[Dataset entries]
Content starts

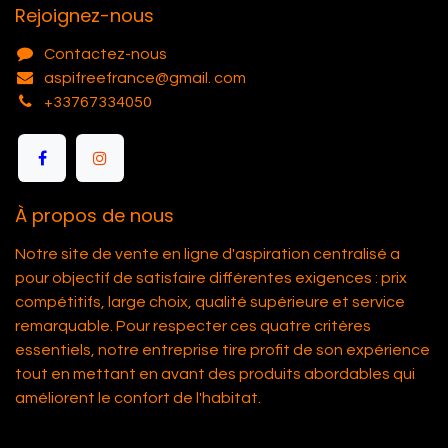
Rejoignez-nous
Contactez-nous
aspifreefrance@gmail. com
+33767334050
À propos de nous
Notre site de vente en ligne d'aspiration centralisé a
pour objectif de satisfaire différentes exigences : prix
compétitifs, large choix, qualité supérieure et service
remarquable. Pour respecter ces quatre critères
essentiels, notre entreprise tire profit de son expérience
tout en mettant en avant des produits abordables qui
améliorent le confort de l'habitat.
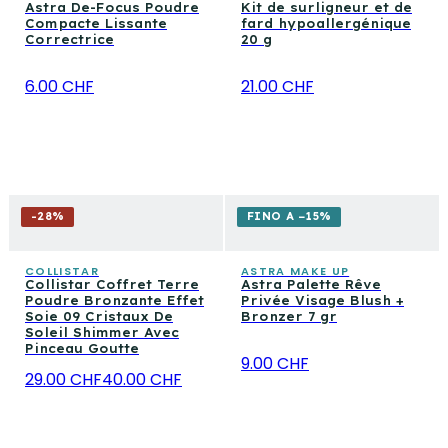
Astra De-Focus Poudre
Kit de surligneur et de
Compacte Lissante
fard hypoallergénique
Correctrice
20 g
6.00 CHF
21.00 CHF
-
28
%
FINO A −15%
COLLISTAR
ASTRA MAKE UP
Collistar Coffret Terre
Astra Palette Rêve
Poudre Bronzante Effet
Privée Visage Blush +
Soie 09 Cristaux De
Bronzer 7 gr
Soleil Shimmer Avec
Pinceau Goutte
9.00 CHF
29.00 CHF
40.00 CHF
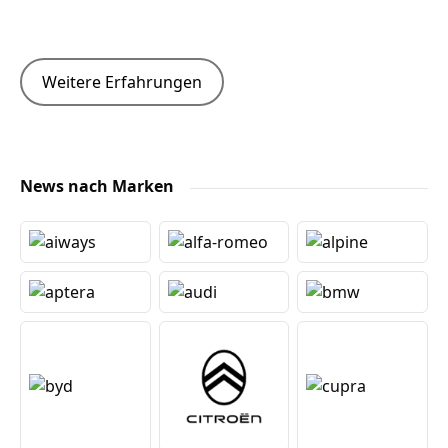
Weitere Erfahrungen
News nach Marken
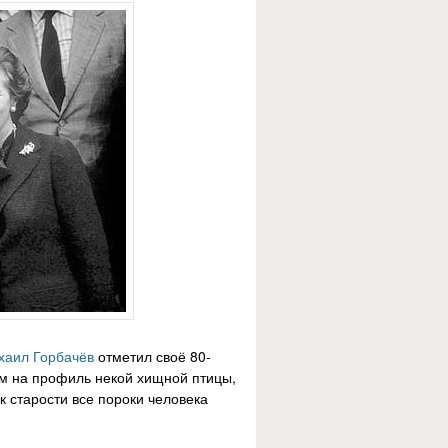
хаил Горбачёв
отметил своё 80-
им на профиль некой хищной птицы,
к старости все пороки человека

Content ends
Content starts

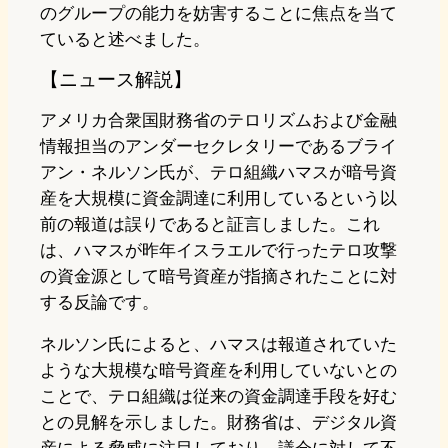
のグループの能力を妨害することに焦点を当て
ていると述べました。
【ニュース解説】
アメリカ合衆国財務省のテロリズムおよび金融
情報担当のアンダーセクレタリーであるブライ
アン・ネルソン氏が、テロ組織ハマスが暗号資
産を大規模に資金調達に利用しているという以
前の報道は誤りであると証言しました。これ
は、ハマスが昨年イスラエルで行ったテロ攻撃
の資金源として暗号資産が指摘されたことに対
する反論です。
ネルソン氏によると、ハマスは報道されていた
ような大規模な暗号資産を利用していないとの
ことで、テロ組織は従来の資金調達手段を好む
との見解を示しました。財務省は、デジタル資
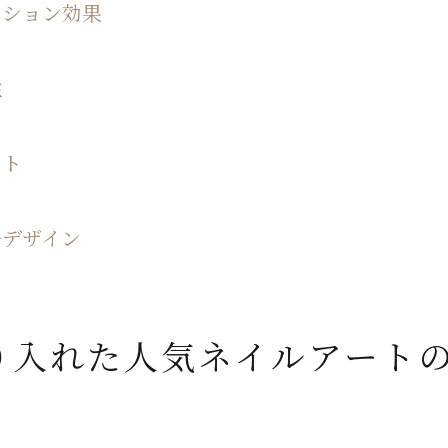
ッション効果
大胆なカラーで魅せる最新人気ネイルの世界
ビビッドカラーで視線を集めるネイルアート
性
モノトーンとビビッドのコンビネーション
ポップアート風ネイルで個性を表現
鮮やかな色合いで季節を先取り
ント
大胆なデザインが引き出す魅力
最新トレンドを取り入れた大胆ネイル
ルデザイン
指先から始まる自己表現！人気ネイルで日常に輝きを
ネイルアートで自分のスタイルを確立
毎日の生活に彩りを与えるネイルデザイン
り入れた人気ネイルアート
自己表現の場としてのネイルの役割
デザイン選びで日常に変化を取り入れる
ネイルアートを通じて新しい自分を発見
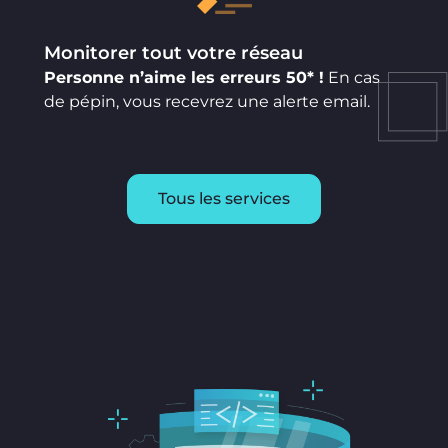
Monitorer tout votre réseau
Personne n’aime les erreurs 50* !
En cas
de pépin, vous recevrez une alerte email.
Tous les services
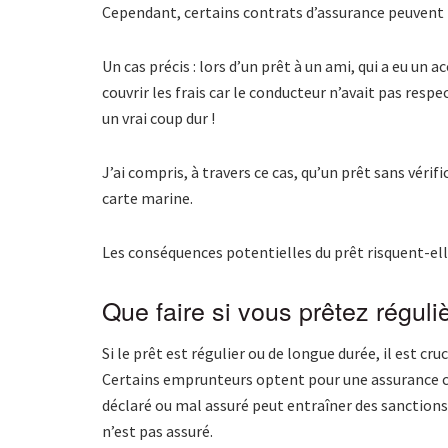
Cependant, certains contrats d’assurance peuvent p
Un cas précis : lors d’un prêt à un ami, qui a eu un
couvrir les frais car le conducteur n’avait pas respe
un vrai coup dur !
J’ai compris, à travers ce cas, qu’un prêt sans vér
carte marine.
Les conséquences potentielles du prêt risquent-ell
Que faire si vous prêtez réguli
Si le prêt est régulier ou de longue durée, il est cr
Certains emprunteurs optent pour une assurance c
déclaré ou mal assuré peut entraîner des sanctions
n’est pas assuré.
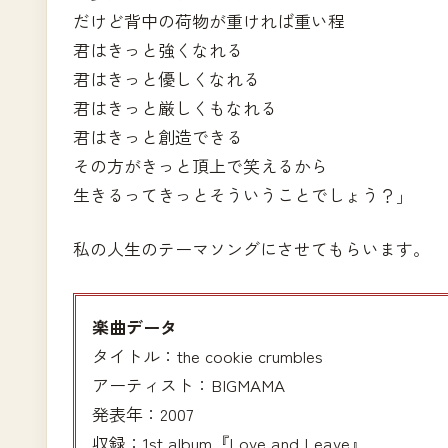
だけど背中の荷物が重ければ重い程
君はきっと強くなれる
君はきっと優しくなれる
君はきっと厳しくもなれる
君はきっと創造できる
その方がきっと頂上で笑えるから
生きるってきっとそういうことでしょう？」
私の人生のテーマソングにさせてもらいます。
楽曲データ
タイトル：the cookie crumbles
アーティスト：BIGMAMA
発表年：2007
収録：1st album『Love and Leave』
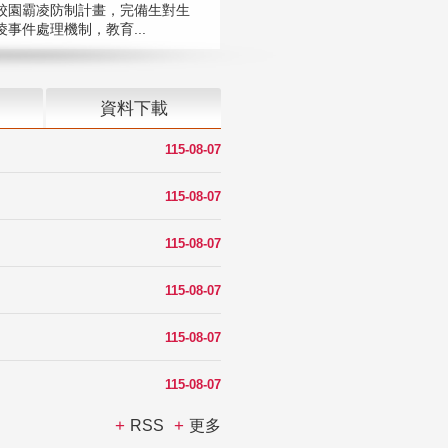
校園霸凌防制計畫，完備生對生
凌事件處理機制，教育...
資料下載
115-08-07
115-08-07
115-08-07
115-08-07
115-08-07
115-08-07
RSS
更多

Content ends

About this task: Taking the entries above, copy word for word the lines from the one with "Rejoignez-nous" up to and including the one with "к старости все пороки человека", without any picture.

Exercise solution:
Rejoignez-nous
Contactez-nous
aspifreefrance@gmail. com
+33767334050
À propos de nous
Notre site de vente en ligne d'aspiration centralisé a
pour objectif de satisfaire différentes exigences : prix
compétitifs, large choix, qualité supérieure et service
remarquable. Pour respecter ces quatre critères
essentiels, notre entreprise tire profit de son expérience
tout en mettant en avant des produits abordables qui
améliorent le confort de l'habitat.
Astra De-Focus Poudre
Kit de surligneur et de
Compacte Lissante
fard hypoallergénique
Correctrice
20 g
6.00 CHF
21.00 CHF
-
28
%
FINO A −15%
COLLISTAR
ASTRA MAKE UP
Collistar Coffret Terre
Astra Palette Rêve
Poudre Bronzante Effet
Privée Visage Blush +
Soie 09 Cristaux De
Bronzer 7 gr
Soleil Shimmer Avec
Pinceau Goutte
9.00 CHF
29.00 CHF
40.00 CHF
Weitere Erfahrungen
News nach Marken
хаил Горбачёв
отметил своё 80-
им на профиль некой хищной птицы,
к старости все пороки человека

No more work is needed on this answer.